Wednesday, May 18, 2011

LinkedIn - Setting the standard or the first domino to fall

     The talk of the financial world has been the upcoming IPO for LinkedIn. The latest projection has the company selling at $40+ a share. For those of you that do not know what an IPO is it stands for Initial Public Offering of stock to the general public. Also, for those of you that do not know what or who LinkedIn is they are a social network used for business professional to network and connect with previous coworkers. Best way to say it is Facebook for the work force.
     I don’t have the kind of money needed to jump in on this IPO or any IPO now that I think about it. My concern is once LinkedIn goes public. If the stock does well how it will affect other social websites. I use Twitter quite a bit and to think that instead of having just a small group calling the shots go to a group of stock holder that don’t even know what a tweet is scares me.
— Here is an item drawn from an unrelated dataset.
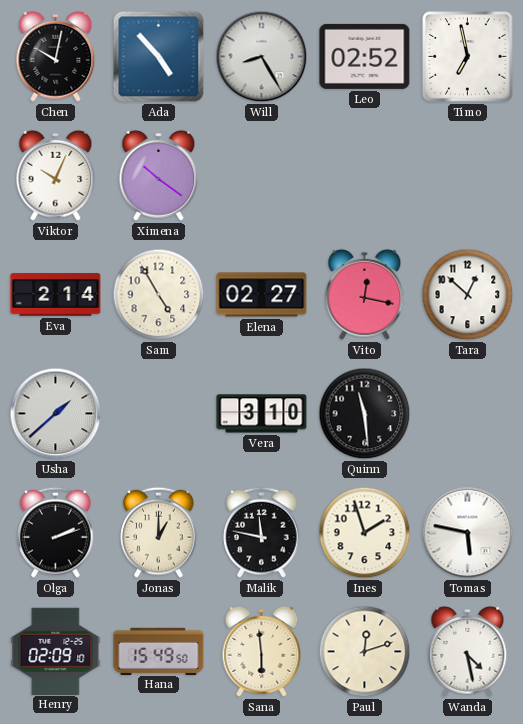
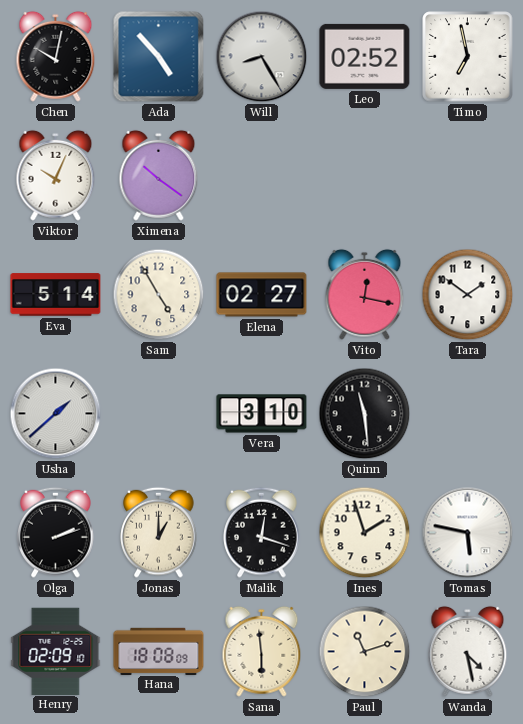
Eva: 2:14 -> 5:14
Tara: 12:52 -> 1:51
Malik: 11:47 -> 12:18
Hana: 15:49 -> 18:08
Paul: 12:12 -> 11:12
Greed and ignorance would set in and next thing you know we could be paying for any tweets we send out after 100. What if that happens to Facebook if it goes to a public traded company? First 50 friends are free then you have to pay to go to a premium service to add more friends. These are all speculative ideas but are they really that far off? I have seen stranger things happen when it comes to Wall Street and stocks. Just look what happen to the banking industry.
     What do you think about this move for LinkedIn? Is there a future for social media stocks or is this the next tech bubble?